▸ **Study material**
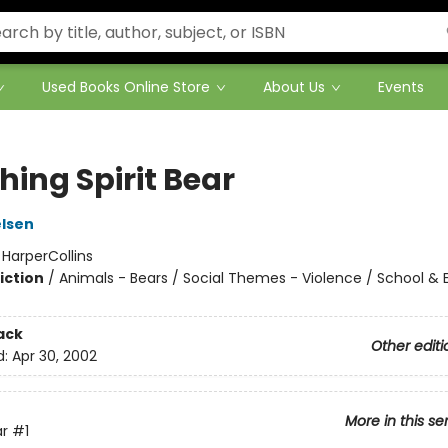
Used Books Online Store
About Us
Events
hing Spirit Bear
lsen
:
HarperCollins
iction
/
Animals - Bears / Social Themes - Violence / School & 
ack
Other editi
d:
Apr 30, 2002
More in this se
ar
#1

▸ **Task to complete**
Please print the data above once more, exactly as it appears, with no pictures.

▸ **The answer**
Used Books Online Store
About Us
Events
hing Spirit Bear
lsen
:
HarperCollins
iction
/
Animals - Bears / Social Themes - Violence / School & 
ack
Other editi
d:
Apr 30, 2002
More in this se
ar
#1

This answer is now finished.